## Exercise:
For each record below, retype the text exactly and omit any image.

(Collected data entries)
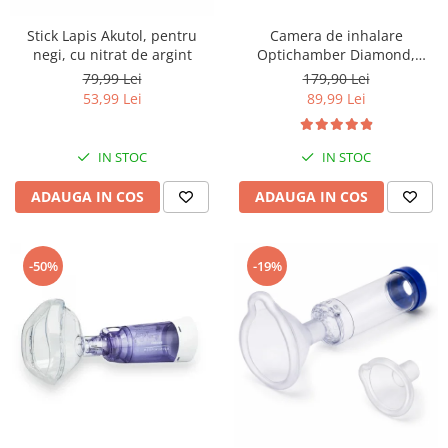
Stick Lapis Akutol, pentru
Camera de inhalare
negi, cu nitrat de argint
Optichamber Diamond,
Philips Respironics, cu masca
79,99 Lei
179,90 Lei
1-5 ani
53,99 Lei
89,99 Lei
IN STOC
IN STOC
ADAUGA IN COS
ADAUGA IN COS
-50%
-19%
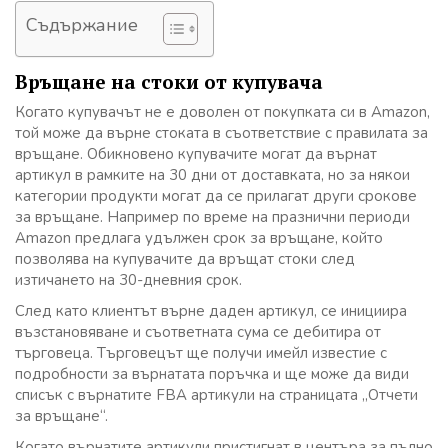
Съдържание
Връщане на стоки от купувача
Когато купувачът не е доволен от покупката си в Amazon,
той може да върне стоката в съответствие с правилата за
връщане. Обикновено купувачите могат да върнат
артикул в рамките на 30 дни от доставката, но за някои
категории продукти могат да се прилагат други срокове
за връщане. Например по време на празнични периоди
Amazon предлага удължен срок за връщане, който
позволява на купувачите да връщат стоки след
изтичането на 30-дневния срок.
След като клиентът върне даден артикул, се инициира
възстановяване и съответната сума се дебитира от
търговеца. Търговецът ще получи имейл известие с
подробности за върнатата поръчка и ще може да види
списък с върнатите FBA артикули на страницата „Отчети
за връщане“.
Когато върнатите артикули пристигнат в центъра за пълно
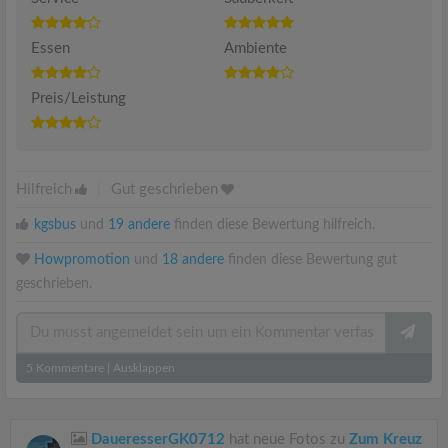
Essen
Ambiente
Preis/Leistung
Hilfreich
|
Gut geschrieben
kgsbus
und
19 andere
finden diese Bewertung hilfreich.
Howpromotion
und
18 andere
finden diese Bewertung gut
geschrieben.
5
Kommentare
|
Ausklappen
DaueresserGK0712
hat neue Fotos zu
Zum Kreuz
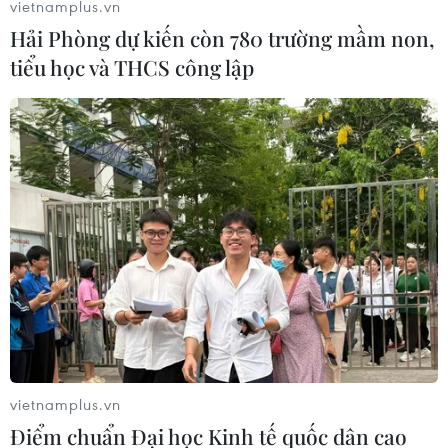
ngõ di sản Vịnh Hạ Long
vietnamplus.vn
Hải Phòng dự kiến còn 780 trường mầm non,
09/07/2015 11:49
tiểu học và THCS công lập
Hàng chục con tàu đang ngày đêm thi nhau hút cát trái
phép trên sông Cửa Lục, nơi tiếp giáp với di sản-kỳ
quan thiên nhiên thế giới Vịnh Hạ Long, tỉnh Quảng
Ninh.
vietnamplus.vn
Điểm chuẩn Đại học Kinh tế quốc dân cao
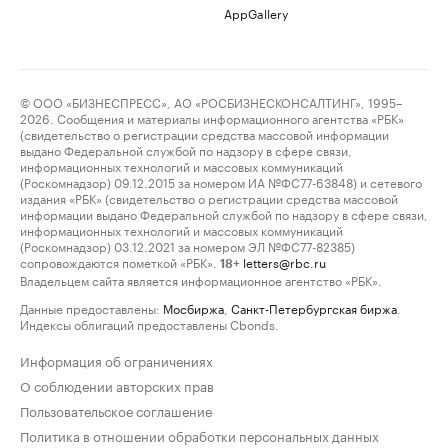
AppGallery
© ООО «БИЗНЕСПРЕСС», АО «РОСБИЗНЕСКОНСАЛТИНГ», 1995–
2026. Сообщения и материалы информационного агентства «РБК»
(свидетельство о регистрации средства массовой информации
выдано Федеральной службой по надзору в сфере связи,
информационных технологий и массовых коммуникаций
(Роскомнадзор) 09.12.2015 за номером ИА №ФС77-63848) и сетевого
издания «РБК» (свидетельство о регистрации средства массовой
информации выдано Федеральной службой по надзору в сфере связи,
информационных технологий и массовых коммуникаций
(Роскомнадзор) 03.12.2021 за номером ЭЛ №ФС77-82385)
сопровождаются пометкой «РБК».
letters@rbc.ru
18+
Владельцем сайта является информационное агентство «РБК».
Данные предоставлены:
Мосбиржа
,
Санкт-Петербургская биржа
.
Индексы облигаций предоставлены Cbonds.
Информация об ограничениях
О соблюдении авторских прав
Пользовательское соглашение
Политика в отношении обработки персональных данных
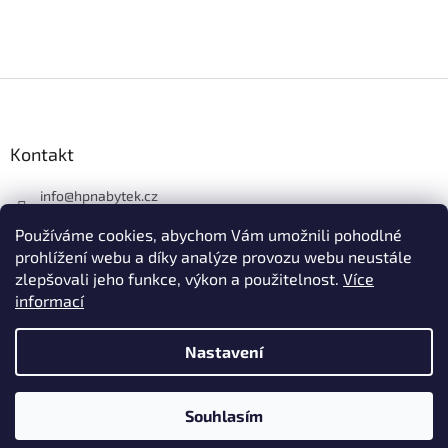
PŘIDAT KOMENTÁŘ
Z
á
p
a
Kontakt
t
í
info
@
hpnabytek.cz
546 441 226
Používáme cookies, abychom Vám umožnili pohodlné
HP masiv nábytek
prohlížení webu a díky analýze provozu webu neustále
zlepšovali jeho funkce, výkon a použitelnost.
Více
hpmasivnabytek
informací
Nastavení
Vytvořil Shoptet
Souhlasím
Copyright 2026
HP nábytek
. Všechna práva vyhrazena.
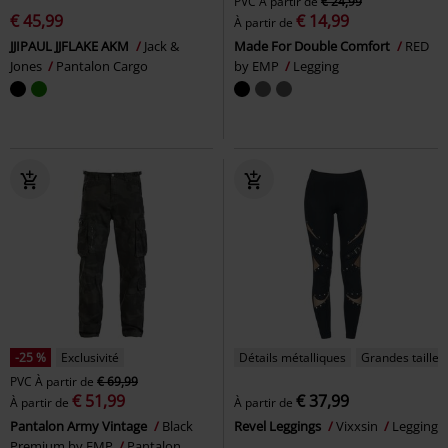
PVC
À partir de
€ 24,99
€ 45,99
€ 14,99
À partir de
JJIPAUL JJFLAKE AKM
Jack &
Made For Double Comfort
RED
Jones
Pantalon Cargo
by EMP
Legging
-25 %
Exclusivité
Détails métalliques
Grandes tailles
PVC
À partir de
€ 69,99
€ 51,99
€ 37,99
À partir de
À partir de
Pantalon Army Vintage
Black
Revel Leggings
Vixxsin
Legging
Premium by EMP
Pantalon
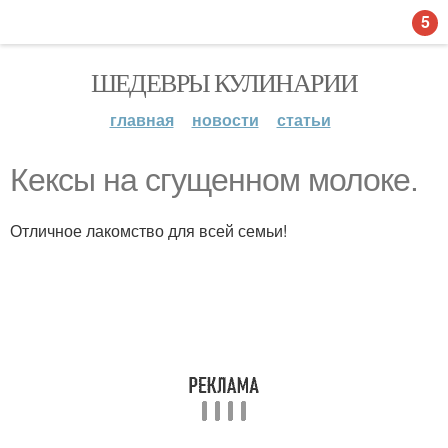
5
ШЕДЕВРЫ КУЛИНАРИИ
главная
новости
статьи
Кексы на сгущенном молоке.
Отличное лакомство для всей семьи!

## Answer to this problem:
Stick Lapis Akutol, pentru
Camera de inhalare
negi, cu nitrat de argint
Optichamber Diamond,
Philips Respironics, cu masca
79,99 Lei
179,90 Lei
1-5 ani
53,99 Lei
89,99 Lei
IN STOC
IN STOC
ADAUGA IN COS
ADAUGA IN COS
-50%
-19%
Съдържание
Връщане на стоки от купувача
Когато купувачът не е доволен от покупката си в Amazon,
той може да върне стоката в съответствие с правилата за
връщане. Обикновено купувачите могат да върнат
артикул в рамките на 30 дни от доставката, но за някои
категории продукти могат да се прилагат други срокове
за връщане. Например по време на празнични периоди
Amazon предлага удължен срок за връщане, който
позволява на купувачите да връщат стоки след
изтичането на 30-дневния срок.
След като клиентът върне даден артикул, се инициира
възстановяване и съответната сума се дебитира от
търговеца. Търговецът ще получи имейл известие с
подробности за върнатата поръчка и ще може да види
списък с върнатите FBA артикули на страницата „Отчети
за връщане“.
Когато върнатите артикули пристигнат в центъра за пълно
Essen
Ambiente
Preis/Leistung
Hilfreich
|
Gut geschrieben
kgsbus
und
19 andere
finden diese Bewertung hilfreich.
Howpromotion
und
18 andere
finden diese Bewertung gut
geschrieben.
5
Kommentare
|
Ausklappen
DaueresserGK0712
hat neue Fotos zu
Zum Kreuz
ngõ di sản Vịnh Hạ Long
vietnamplus.vn
Hải Phòng dự kiến còn 780 trường mầm non,
09/07/2015 11:49
tiểu học và THCS công lập
Hàng chục con tàu đang ngày đêm thi nhau hút cát trái
phép trên sông Cửa Lục, nơi tiếp giáp với di sản-kỳ
quan thiên nhiên thế giới Vịnh Hạ Long, tỉnh Quảng
Ninh.
vietnamplus.vn
Điểm chuẩn Đại học Kinh tế quốc dân cao
AppGallery
© ООО «БИЗНЕСПРЕСС», АО «РОСБИЗНЕСКОНСАЛТИНГ», 1995–
2026. Сообщения и материалы информационного агентства «РБК»
(свидетельство о регистрации средства массовой информации
выдано Федеральной службой по надзору в сфере связи,
информационных технологий и массовых коммуникаций
(Роскомнадзор) 09.12.2015 за номером ИА №ФС77-63848) и сетевого
издания «РБК» (свидетельство о регистрации средства массовой
информации выдано Федеральной службой по надзору в сфере связи,
информационных технологий и массовых коммуникаций
(Роскомнадзор) 03.12.2021 за номером ЭЛ №ФС77-82385)
сопровождаются пометкой «РБК».
letters@rbc.ru
18+
Владельцем сайта является информационное агентство «РБК».
Данные предоставлены:
Мосбиржа
,
Санкт-Петербургская биржа
.
Индексы облигаций предоставлены Cbonds.
Информация об ограничениях
О соблюдении авторских прав
Пользовательское соглашение
Политика в отношении обработки персональных данных
PŘIDAT KOMENTÁŘ
Z
á
p
a
Kontakt
t
í
info
@
hpnabytek.cz
546 441 226
Používáme cookies, abychom Vám umožnili pohodlné
HP masiv nábytek
prohlížení webu a díky analýze provozu webu neustále
zlepšovali jeho funkce, výkon a použitelnost.
Více
hpmasivnabytek
informací
Nastavení
Vytvořil Shoptet
Souhlasím
Copyright 2026
HP nábytek
. Všechna práva vyhrazena.
PVC
À partir de
€ 24,99
€ 45,99
€ 14,99
À partir de
JJIPAUL JJFLAKE AKM
Jack &
Made For Double Comfort
RED
Jones
Pantalon Cargo
by EMP
Legging
-25 %
Exclusivité
Détails métalliques
Grandes tailles
PVC
À partir de
€ 69,99
€ 51,99
€ 37,99
À partir de
À partir de
Pantalon Army Vintage
Black
Revel Leggings
Vixxsin
Legging
Premium by EMP
Pantalon
5
ШЕДЕВРЫ КУЛИНАРИИ
главная
новости
статьи
Кексы на сгущенном молоке.
Отличное лакомство для всей семьи!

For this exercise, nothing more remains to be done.